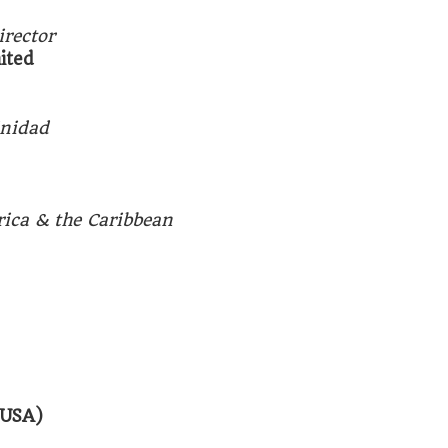
rector
mited
inidad
rica & the Caribbean
(USA)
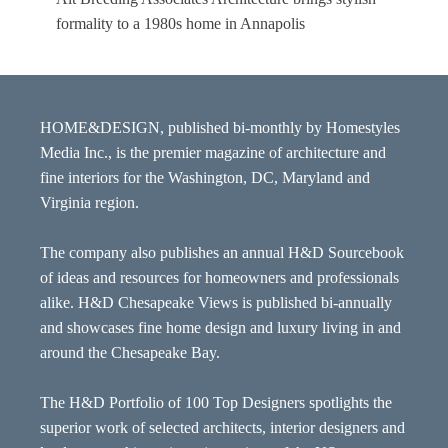
formality to a 1980s home in Annapolis
HOME&DESIGN, published bi-monthly by Homestyles
Media Inc., is the premier magazine of architecture and
fine interiors for the Washington, DC, Maryland and
Virginia region.
The company also publishes an annual H&D Sourcebook
of ideas and resources for homeowners and professionals
alike. H&D Chesapeake Views is published bi-annually
and showcases fine home design and luxury living in and
around the Chesapeake Bay.
The H&D Portfolio of 100 Top Designers spotlights the
superior work of selected architects, interior designers and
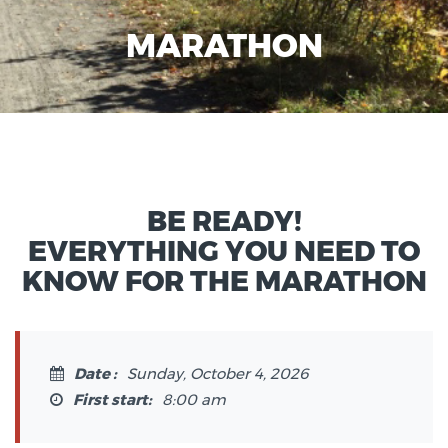
MARATHON
BE READY!
EVERYTHING YOU NEED TO
KNOW FOR THE MARATHON
Date :
Sunday, October 4, 2026
First start:
8:00 am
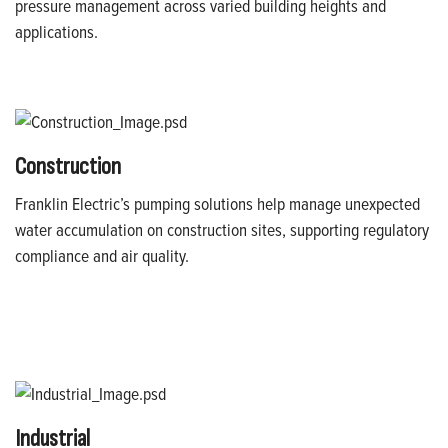
pressure management across varied building heights and
applications.
Construction
Franklin Electric’s pumping solutions help manage unexpected
water accumulation on construction sites, supporting regulatory
compliance and air quality.
Industrial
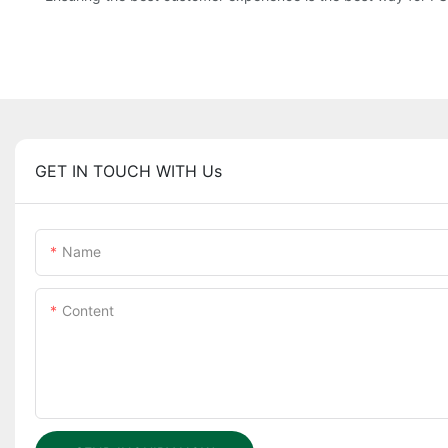
GET IN TOUCH WITH Us
Name
Content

* * * * * * *

◆ What the task asks ◆
In the copy, no picture may appear; the records themselves must be output exactly.

◆ Answer for the task ◆
rector
mited
inidad
rica & the Caribbean
(USA)
formality to a 1980s home in Annapolis
HOME&DESIGN, published bi-monthly by Homestyles
Media Inc., is the premier magazine of architecture and
fine interiors for the Washington, DC, Maryland and
Virginia region.
The company also publishes an annual H&D Sourcebook
of ideas and resources for homeowners and professionals
alike. H&D Chesapeake Views is published bi-annually
and showcases fine home design and luxury living in and
around the Chesapeake Bay.
The H&D Portfolio of 100 Top Designers spotlights the
superior work of selected architects, interior designers and
MARATHON
BE READY!
EVERYTHING YOU NEED TO
KNOW FOR THE MARATHON
Date :
Sunday, October 4, 2026
First start:
8:00 am
pressure management across varied building heights and
applications.
Construction
Franklin Electric’s pumping solutions help manage unexpected
water accumulation on construction sites, supporting regulatory
compliance and air quality.
Industrial
GET IN TOUCH WITH Us
Name
Content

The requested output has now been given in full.